Die AfD wählt ihre Führung: Bleibt Martin Renner an der Spitze?

Martin Renner (63) glaubt an seine Wiederwahl.
Martin Renner (63) glaubt an seine Wiederwahl.  © DPA

Kalkar - Die nordrhein-westfälische AfD wählt am Wochenende eine neue Spitze. Von Samstag an (11.00 Uhr) treffen sich die Delegierten in Kalkar am Niederrhein zum Landesparteitag.

Der derzeitige Vorsitzende des mit gut 4500 Mitgliedern stärksten AfD-Landesverbands, Martin Renner, will nach eigenen Angaben erneut kandidieren und rechnet mit seiner Wiederwahl. Der 63 Jahre alte Bundestagsabgeordnete ist alleiniger Landesparteichef, nachdem der Co-Vorsitzende Marcus Pretzell die AfD im September verlassen hatte.

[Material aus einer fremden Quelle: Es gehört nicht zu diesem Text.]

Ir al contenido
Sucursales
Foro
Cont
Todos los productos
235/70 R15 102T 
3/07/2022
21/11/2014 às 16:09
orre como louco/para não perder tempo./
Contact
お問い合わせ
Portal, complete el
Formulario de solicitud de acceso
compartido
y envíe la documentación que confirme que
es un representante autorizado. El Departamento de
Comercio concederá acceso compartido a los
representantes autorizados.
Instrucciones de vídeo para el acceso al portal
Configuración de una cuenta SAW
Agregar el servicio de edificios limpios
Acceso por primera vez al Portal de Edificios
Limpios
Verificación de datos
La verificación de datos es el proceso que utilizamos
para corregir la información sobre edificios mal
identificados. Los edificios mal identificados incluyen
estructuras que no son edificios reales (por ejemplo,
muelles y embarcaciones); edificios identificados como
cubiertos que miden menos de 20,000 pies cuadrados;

Im Vorfeld hatte sich Renner, der dem rechten Flügel zugeordnet wird, für ein Trio an der Spitze ausgesprochen. Letztlich müsse aber der Parteitag darüber entscheiden. Auf der Tagesordnung der zweitägigen Veranstaltung steht die Wahl des gesamten Vorstands. Neben Pretzell hatten auch weitere Vorstandsmitglieder der AfD den Rücken gekehrt.

Bei der Polizei sind keine Demonstrationen gegen den Parteitag angemeldet. "Trotzdem halten wir natürlich Kräfte bereit", sagte ein Sprecher.

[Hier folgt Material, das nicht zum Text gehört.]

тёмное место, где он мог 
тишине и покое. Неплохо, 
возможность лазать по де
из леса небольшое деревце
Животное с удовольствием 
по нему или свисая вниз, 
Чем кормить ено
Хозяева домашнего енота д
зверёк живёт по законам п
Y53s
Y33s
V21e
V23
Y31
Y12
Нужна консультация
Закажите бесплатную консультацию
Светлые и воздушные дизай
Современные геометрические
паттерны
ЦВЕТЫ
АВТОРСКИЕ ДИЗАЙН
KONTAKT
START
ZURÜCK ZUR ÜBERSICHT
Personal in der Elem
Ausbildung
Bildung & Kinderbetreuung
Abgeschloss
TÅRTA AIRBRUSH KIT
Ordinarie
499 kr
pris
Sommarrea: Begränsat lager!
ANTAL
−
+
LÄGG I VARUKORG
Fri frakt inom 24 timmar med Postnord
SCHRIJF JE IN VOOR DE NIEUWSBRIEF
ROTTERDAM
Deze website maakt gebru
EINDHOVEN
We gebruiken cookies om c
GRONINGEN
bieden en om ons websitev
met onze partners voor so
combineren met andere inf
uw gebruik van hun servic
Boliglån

Ursprünglich war der Landesparteitag bereits für Mitte Oktober in Wiehl geplant gewesen. Die AfD verschob ihn aber kurzfristig wegen Sicherheitsbedenken.

Update, 17.20 Uhr: Der Vorsitzende der AfD in Nordrhein-Westfalen, Martin Renner, hat die zerstrittene Partei zur Einigkeit aufgerufen. "Stehen wir heute zum Zeitpunkt des Triumphes eigentlich zusammen in der AfD?

Ich glaube, nicht ohne Wenn und Aber", sagte der 63-Jährige bei einem AfD-Landesparteitag am Samstag im niederrheinischen Kalkar. Es gebe nach wie vor "eine ungebrochene Kraft an Destruktion aus den eigenen Reihen", beklagte Renner in seinem Rechenschaftsbericht.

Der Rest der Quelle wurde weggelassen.